The blind photon does not distinguish between either as it is blind. Both the substances would 'feel' nearly identicle in regards to penetration and density. They only look different.
What is it about reflectivity that would make a photon bounce back into the space or be less absorbed by a reflective surface than a non-reflective one.

 

[LostConjugate]

The photon is blind. It is the surface that emits light due to stimulation from the photon. You have two different surfaces.
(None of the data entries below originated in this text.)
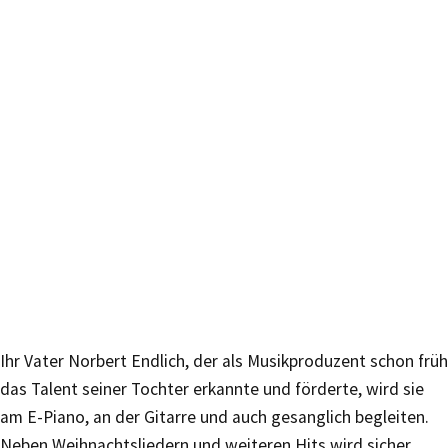
Ihr Vater Norbert Endlich, der als Musikproduzent schon früh
das Talent seiner Tochter erkannte und f
ö
rderte, wird sie
am E-Piano, an der Gitarre und auch gesanglich begleiten.
Neben Weihnachtsliedern und weiteren Hits wird sicher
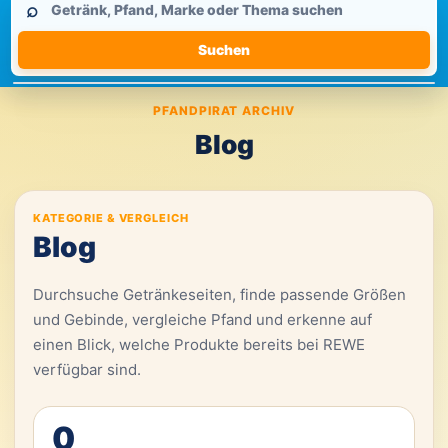
⌕
durchsuchen
Suchen
PFANDPIRAT ARCHIV
Blog
KATEGORIE & VERGLEICH
Blog
Durchsuche Getränkeseiten, finde passende Größen
und Gebinde, vergleiche Pfand und erkenne auf
einen Blick, welche Produkte bereits bei REWE
verfügbar sind.
0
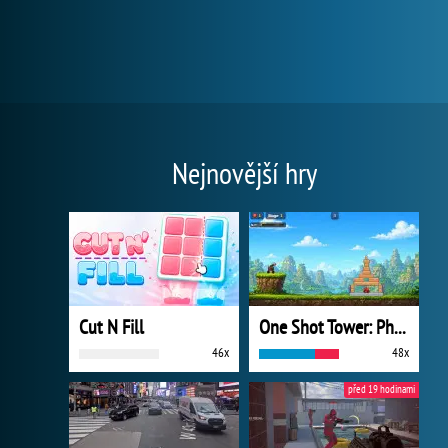
Nejnovější hry
Cut N Fill
One Shot Tower: Physics Destroyer
46x
48x
před 19 hodinami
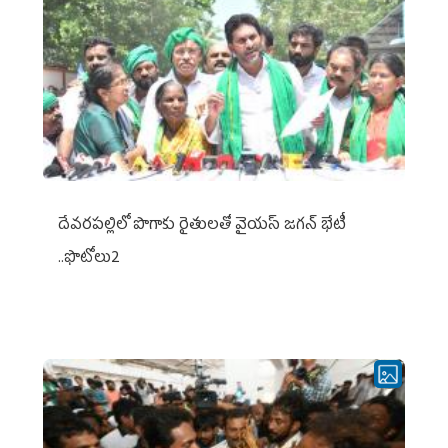
దేవరపల్లిలో పొగాకు రైతులతో వైయస్ జగన్ భేటీ
..ఫొటోలు2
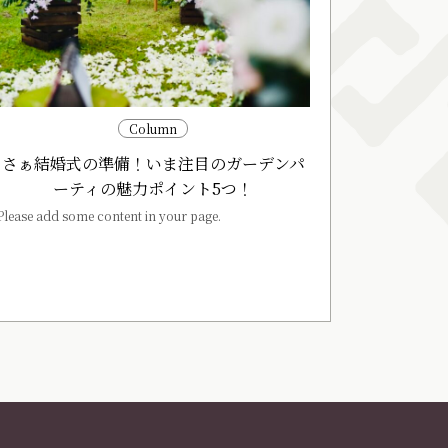
Column
さぁ結婚式の準備！いま注目のガーデンパ
ーティの魅力ポイント5つ！
Please add some content in your page.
It is like asking why two radios tuned to a different station are playing different songs even though they are in the same room.

 

[Dale]

Reflection occurs because of a change in the material properties. For EM, in particular, conductivity. Mirrors reflect because the silver backing is highly conductive and glass is not.

 

[Isaacsname]

I was under the assumption that photons do not " bounce " per se, but are actually given off from electrons they have been " absorbed " by, minus some quantity of energy.

Is that incorrect ?

*edit* http://en.wikipedia.org/wiki/Photoelectric_effect

 

[Oldfart]

I have a related question: Upon reflection, how does the re-admitted photon "know" how to precisely cause the angle of relection to equal the angle of incidence? If the photon simply bounced off the mirror like a ball, I can easily picture how this would work. Much harder is for me to picture how the incoming photon can "tell" the re-admitted one which way to go. Duhh...?

 

[Dale]

I was under the assumption that photons do not " bounce " per se, but are actually given off from electrons they have been " absorbed " by, minus some quantity of energy.
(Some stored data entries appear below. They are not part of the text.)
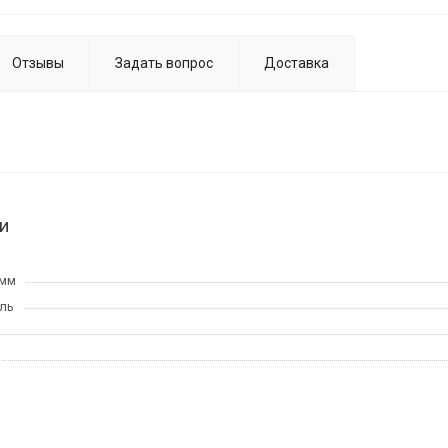
Отзывы
Задать вопрос
Доставка
и
 мм
ль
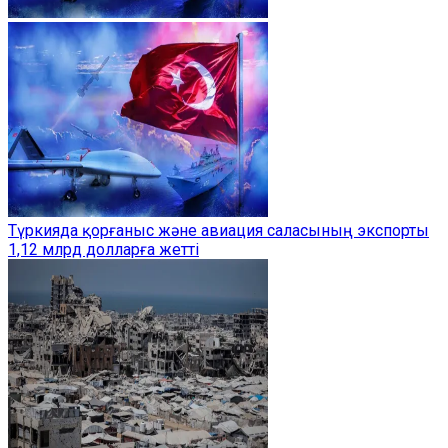
Түркияда қорғаныс және авиация саласының экспорты
1,12 млрд долларға жетті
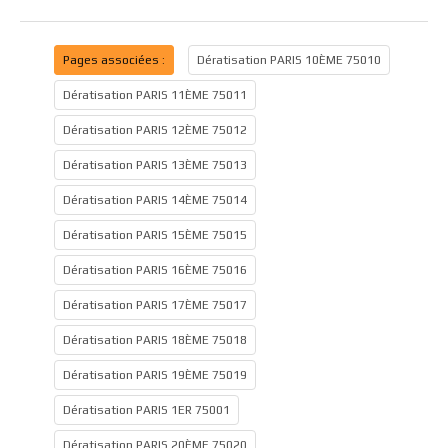
Pages associées :
Dératisation PARIS 10ÈME 75010
Dératisation PARIS 11ÈME 75011
Dératisation PARIS 12ÈME 75012
Dératisation PARIS 13ÈME 75013
Dératisation PARIS 14ÈME 75014
Dératisation PARIS 15ÈME 75015
Dératisation PARIS 16ÈME 75016
Dératisation PARIS 17ÈME 75017
Dératisation PARIS 18ÈME 75018
Dératisation PARIS 19ÈME 75019
Dératisation PARIS 1ER 75001
Dératisation PARIS 20ÈME 75020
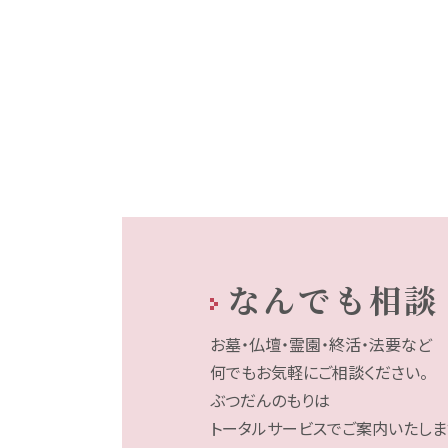
なんでも相談
お墓・仏壇・霊園・終活・法要など
何でもお気軽にご相談ください。
ぶつだんのもりは
トータルサービスでご案内いたしま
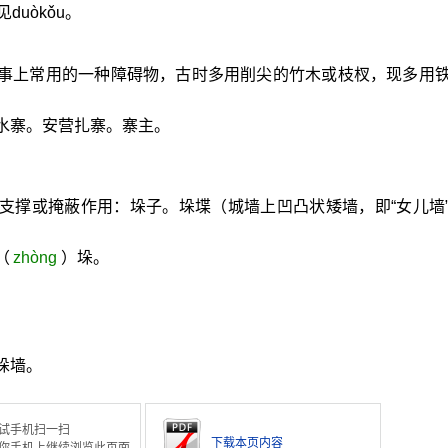
uòkǒu。
军事上常用的一种障碍物，古时多用削尖的竹木或枝杈，现多用
水寨。安营扎寨。寨主。
支撑或掩蔽作用：垛子。垛堞（城墙上凹凸状矮墙，即“女儿墙
（
zhòng
）垛。
。
垛墙。
试手机扫一扫
下载本页内容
That part doesn't happen. If it did, then mirrors would make things redder. The energy loss in reflection is a reduction in the number of photons, not a reduction in the amount of energy per photon.

 

[Drakkith]

I guess what I am getting at is, pretend that the photon is blind - I know how strange this sounds.
Both the ceiling and the mirror of both spaces is made of glass. One ceiling is painted with a flat chalky grey substance and the other is painted with a slick shiny silver/grey substance; therefore, the second ceiling is reflective.
The blind photon does not distinguish between either as it is blind. Both the substances would 'feel' nearly identicle in regards to penetration and density. They only look different.
What is it about reflectivity that would make a photon bounce back into the space or be less absorbed by a reflective surface than a non-reflective one.

Actually the difference in something be reflective and non reflective can be as simple as the texture. Like how you can grind or polish a rough surface down to a smooth shiny one.
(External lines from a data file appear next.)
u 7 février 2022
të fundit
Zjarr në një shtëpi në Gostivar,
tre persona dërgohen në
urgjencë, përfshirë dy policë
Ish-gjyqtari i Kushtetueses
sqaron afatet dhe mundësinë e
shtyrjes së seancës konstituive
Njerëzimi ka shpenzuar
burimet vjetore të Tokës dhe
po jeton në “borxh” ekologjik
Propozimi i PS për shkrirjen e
The paint in your example would cause a drastic difference in how it "feels" to a photon. At the scale of a photon, your paint adds a huge amount of material to go through.

 

[Isaacsname]

That part doesn't happen. If it did, then mirrors would make things redder. The energy loss in reflection is a reduction in the number of photons, not a reduction in the amount of energy per photon.

Ahhh, sorry, my mistaken understanding there. Thanks. I recall now, having watched a video explanation of why light travels through glass just last week .

 

[daumphys]

We know electrons are very small. How photons are reflected by electrons on the solid metal surface? Which factor influence on the reflexibility of electromagnetic wave?

 

[Dale]

Which factor influence on the reflexibility of electromagnetic wave?

I already said, conductivity.

 

[daumphys]

I already said, conductivity.

Does every wavelength electromagnetic wave have the same reflexibility?

 

[Dale]

Does every wavelength electromagnetic wave have the same reflexibility?

No. A material's conductivity varies with frequency.